Genève - L’Observatoire Euro-Méditerranéen des Droits de l’Homme a exprimé sa profonde préoccupation face à l’augmentation continue du nombre de migrants noyés dans les eaux méditerranéennes, à la lumière des informations selon lesquelles 70 migrants se sont noyés dans les eaux territoriales tunisiennes vendredi dernier. Les pêcheurs locaux ont réussi à sauver 16 migrants après le naufrage de leur bateau, qui a probablement navigué depuis la côte libyenne.

   Les pays de l’UE prennent des mesures strictes pour empêcher les migrants d’atteindre l’Europe sans prendre la responsabilité de préserver leur vie ou de contribuer à changer les circonstances qui les amènent à quitter leur pays   

 

Selon des sources officielles tunisiennes, le nombre de décès devrait augmenter à mesure que la recherche de survivants se poursuit. Des sources estiment que le nombre de migrants qui se trouvaient sur le bateau était d’environ 100 de différentes nationalités africaines.

Les derniers mois ont été marqués par une augmentation significative des vagues migratoires des côtes libyenne et tunisienne vers l’Italie, notamment après le manque de forces d’application de la loi sur les côtes libyennes à la lumière des combats internes et de la détérioration de la situation humanitaire là-bas, a déclaré Euro-Med dans un communiqué mardi.

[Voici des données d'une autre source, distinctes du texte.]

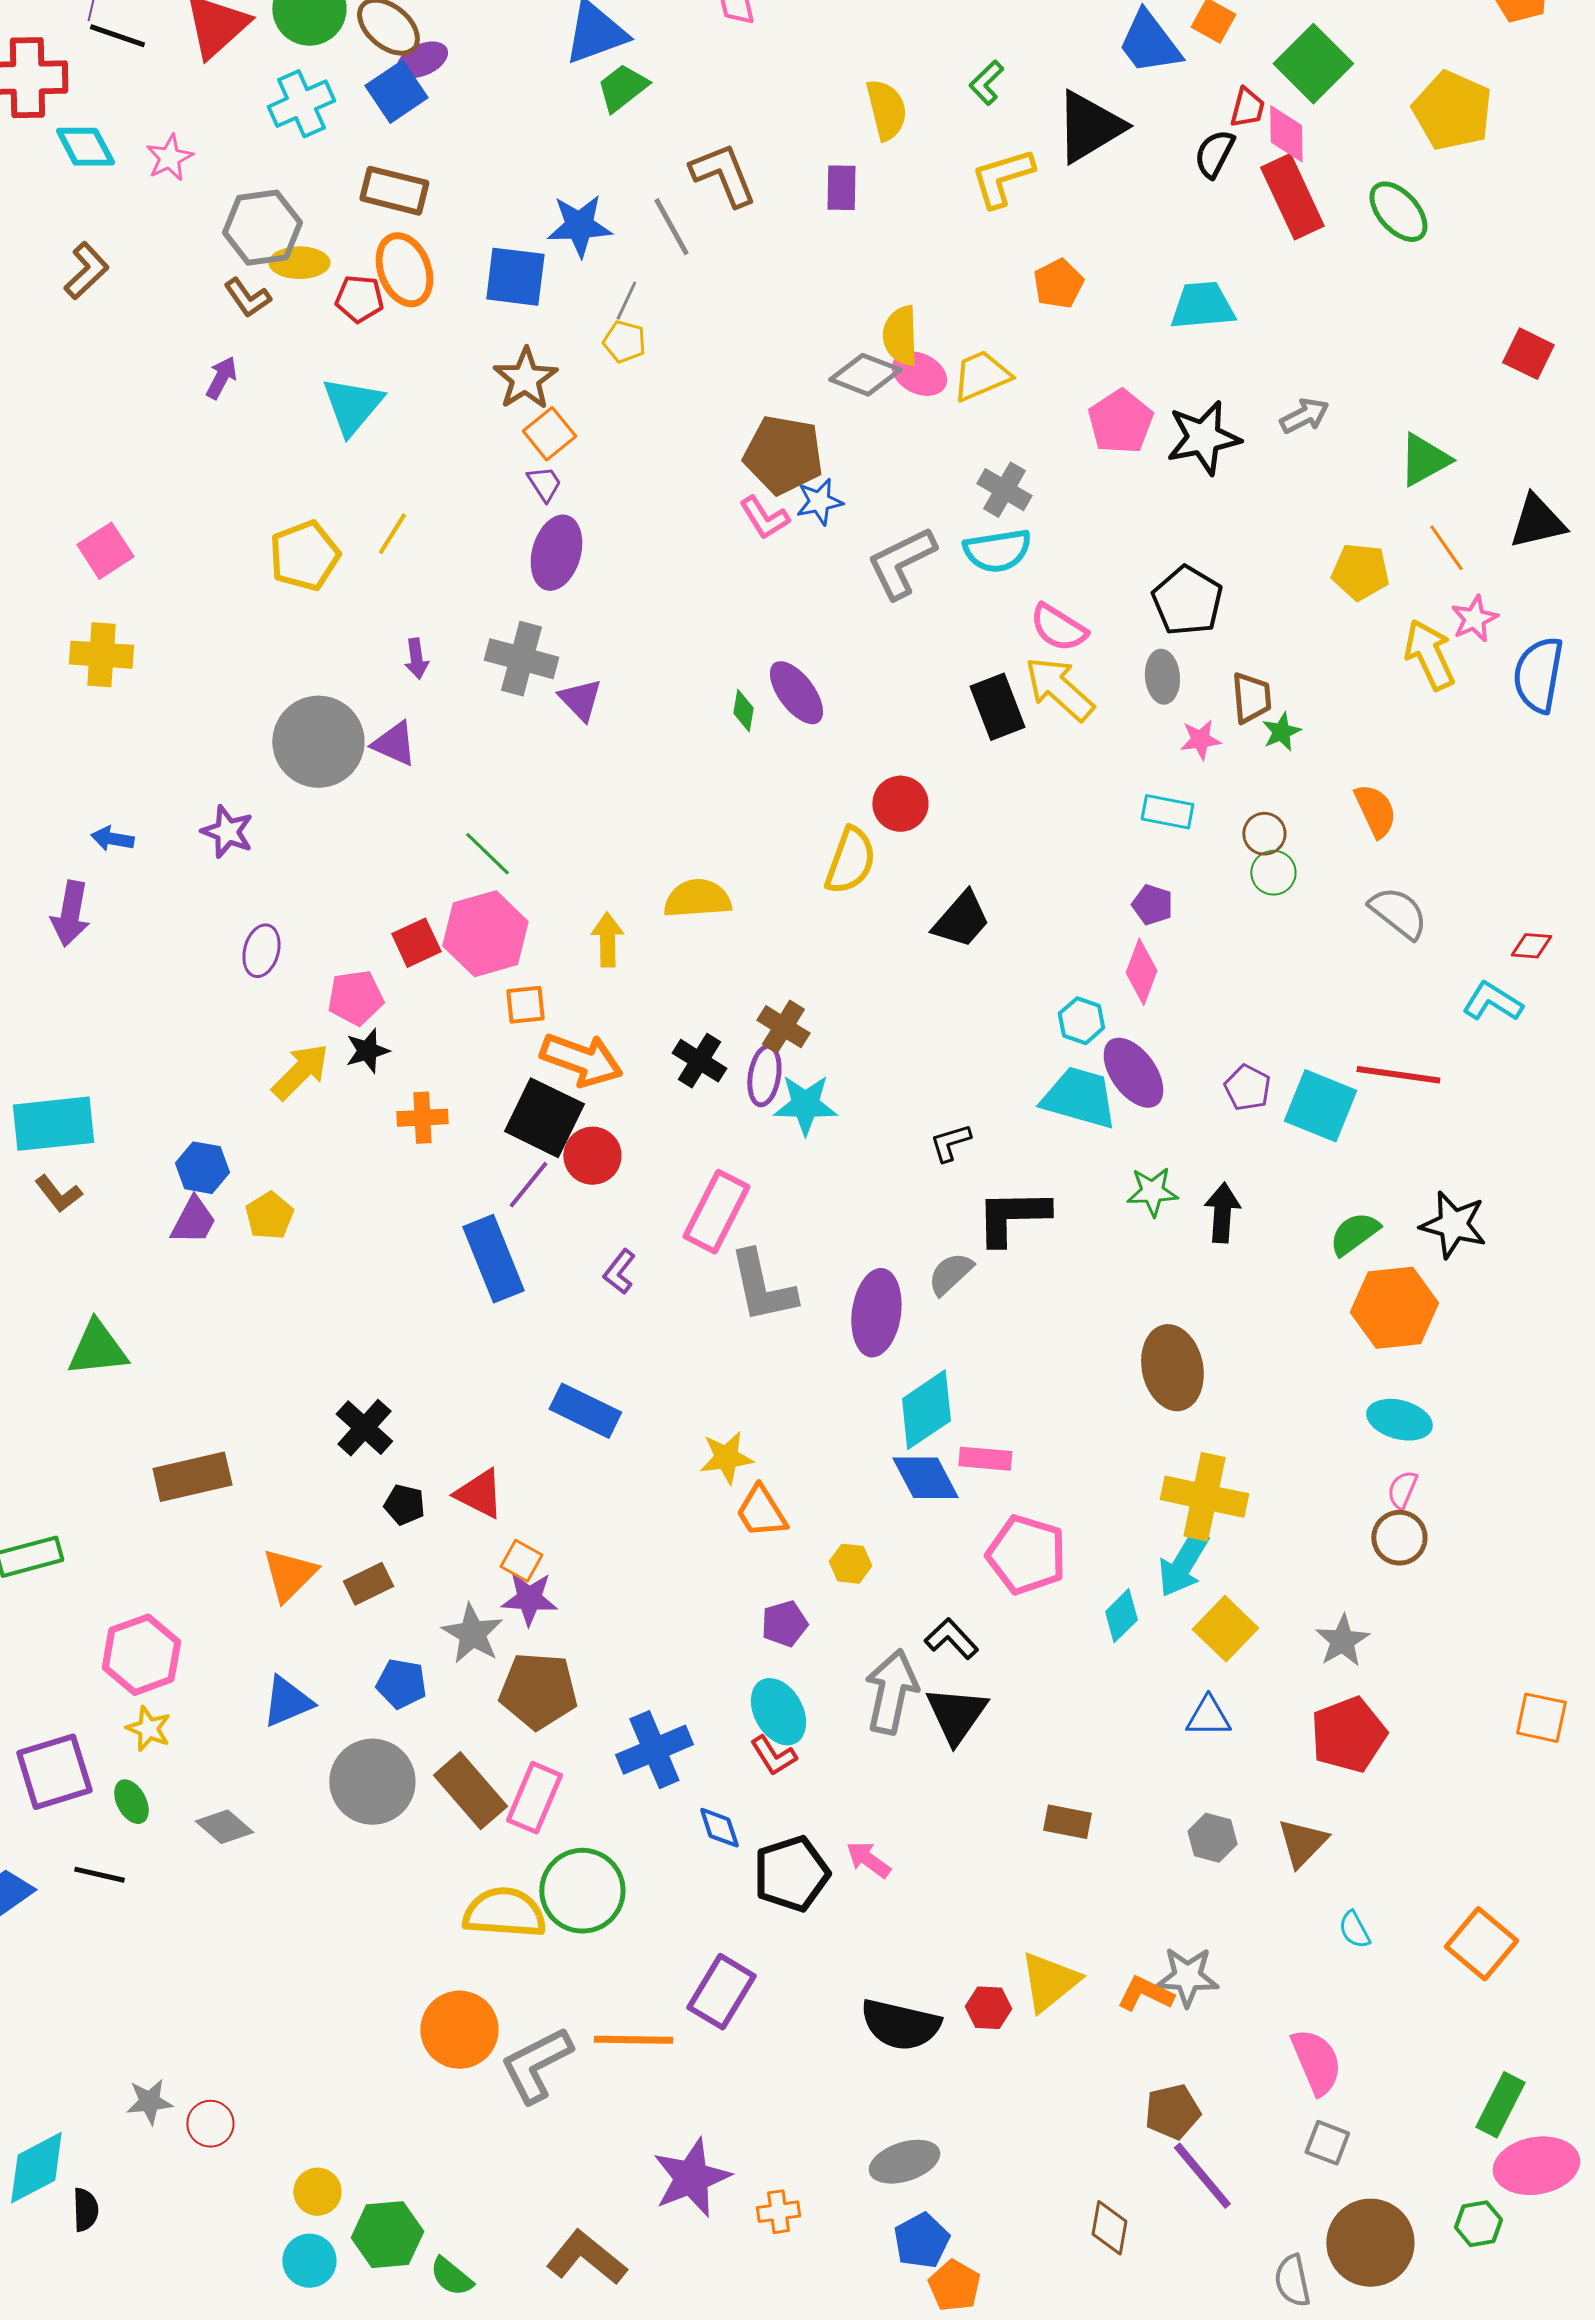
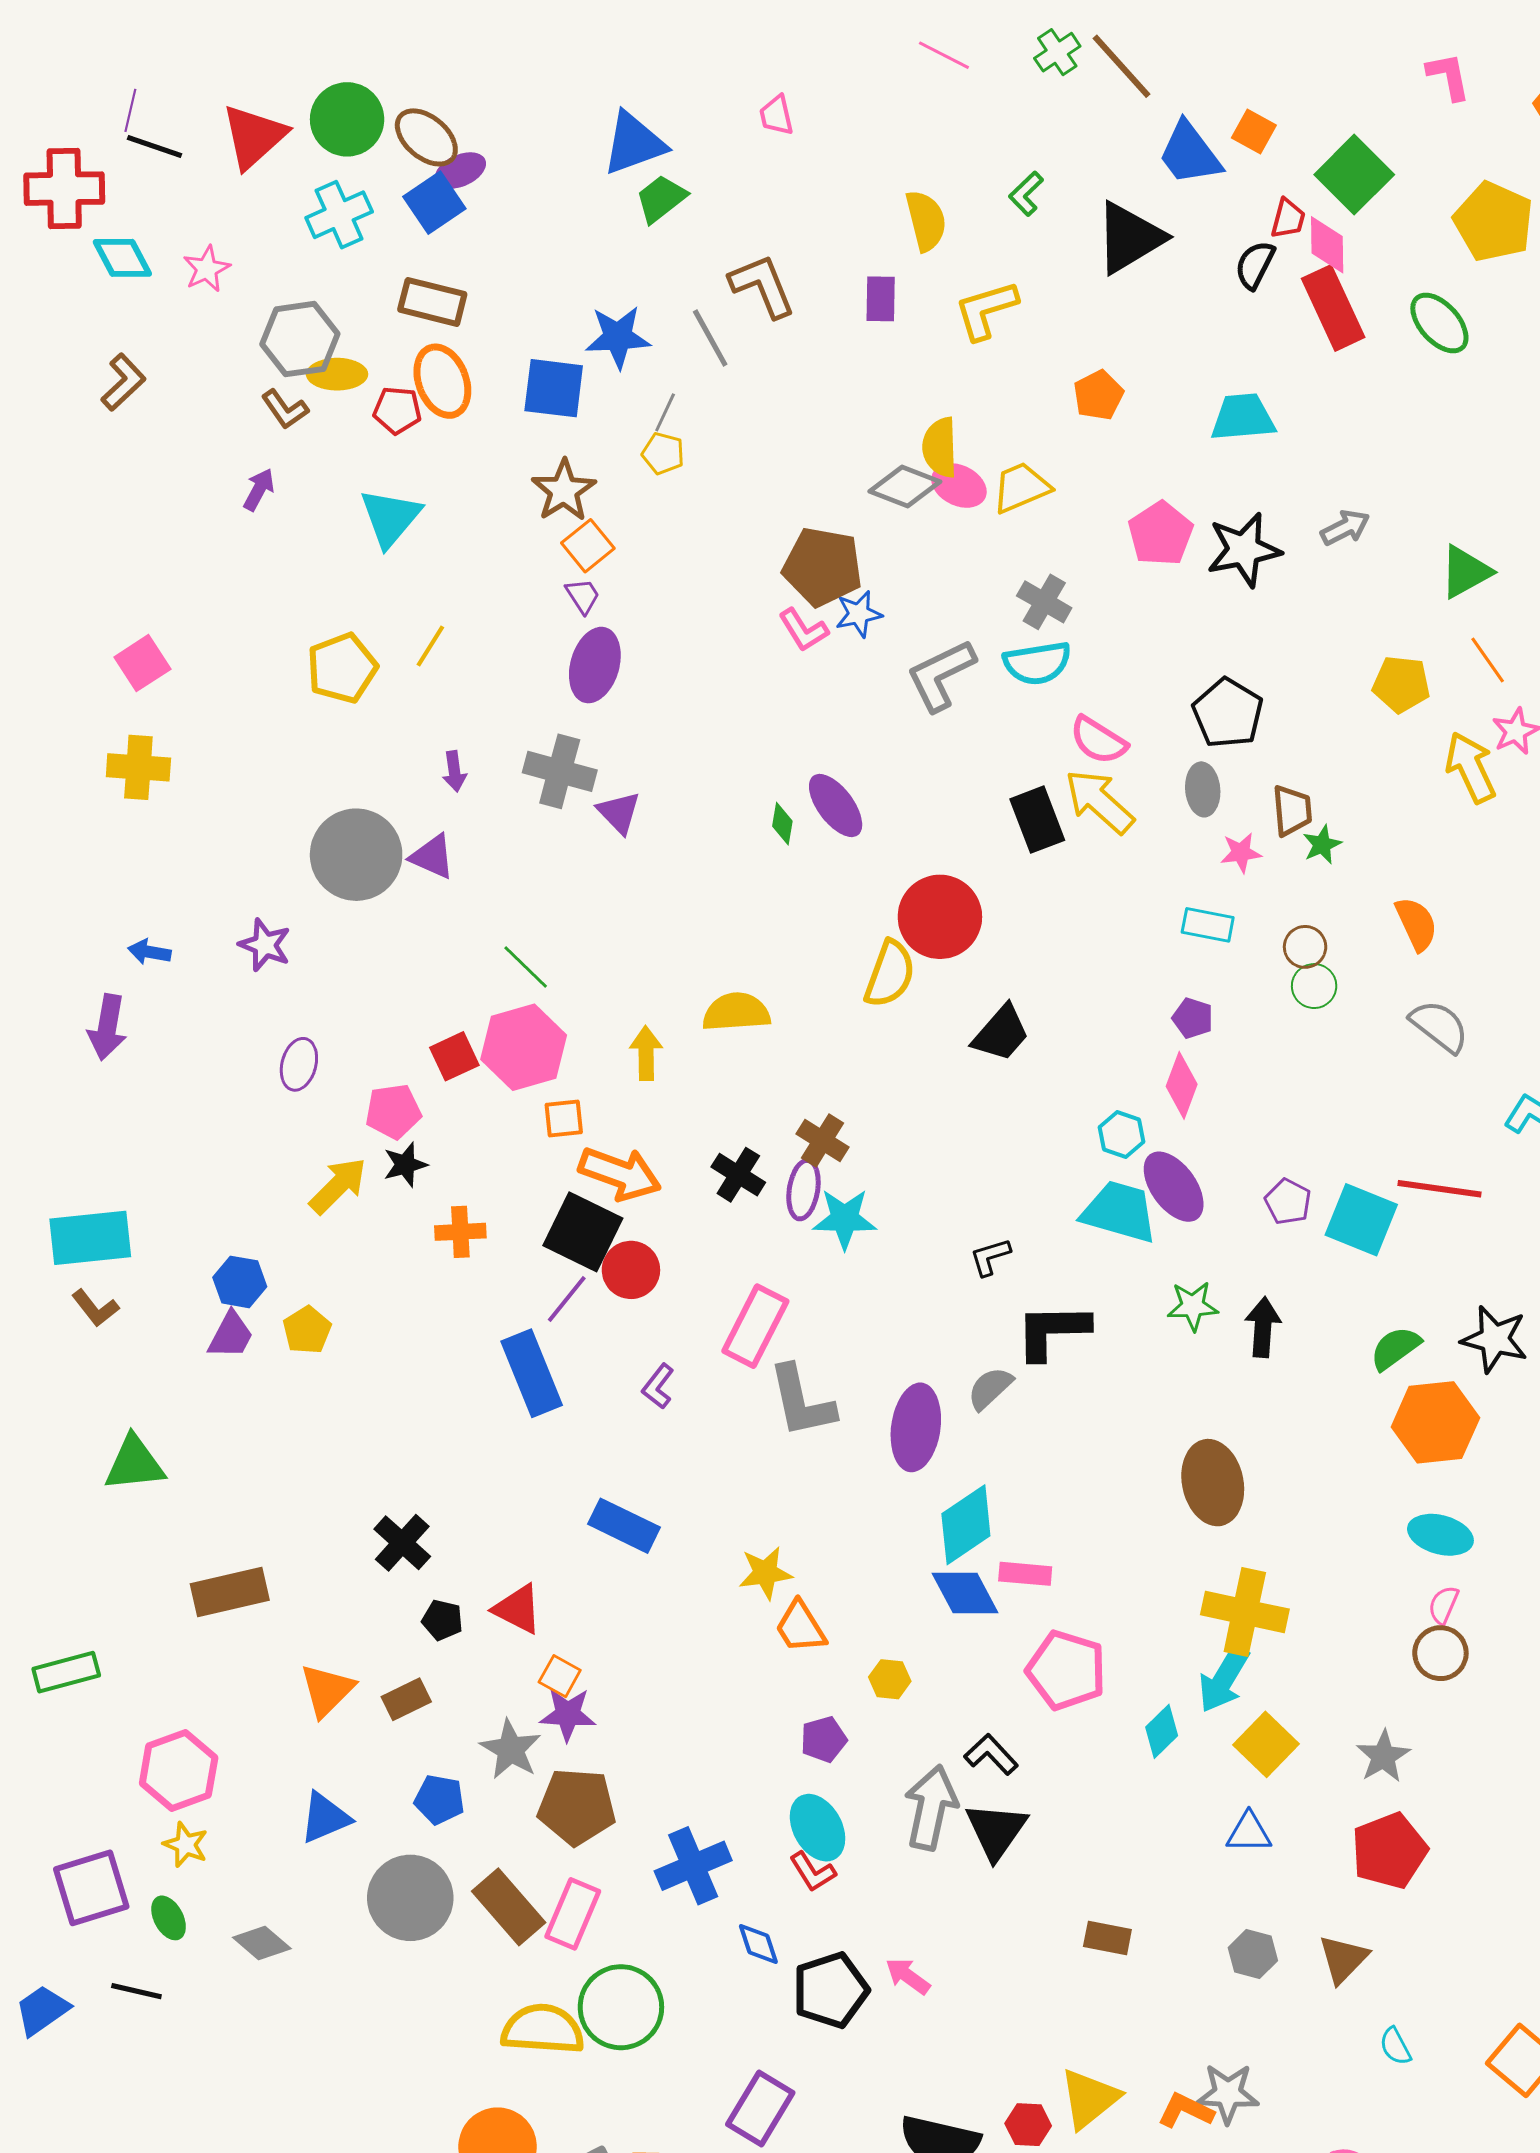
yellow L-shape: (1002, 178) -> (986, 310), moved
red circle: (900, 804) -> (940, 917), size x1.5

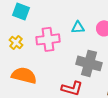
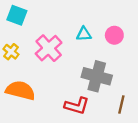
pink cross: (48, 39) -> (49, 48), turned -35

Selon l’Organisation internationale pour les migrations, le nombre de migrants qui sont arrivés en Europe par voie maritime depuis le début de l’année jusqu’en avril a dépassé 12 000, tandis que 356 migrants se sont noyés dans les eaux méditerranéennes au cours de la même période. Selon le Haut-Commissariat des Nations Unies pour les réfugiés (HCR), six migrants meurent chaque jour en Méditerranée.

La politique européenne de réduction des migrations a réussi à réduire le nombre de migrants cette année d’environ 30% par rapport à l’année précédente. 17.000 migrants ont atteint les pays de l’UE par voie maritime contre 24.000 au cours de la même période l’année dernière.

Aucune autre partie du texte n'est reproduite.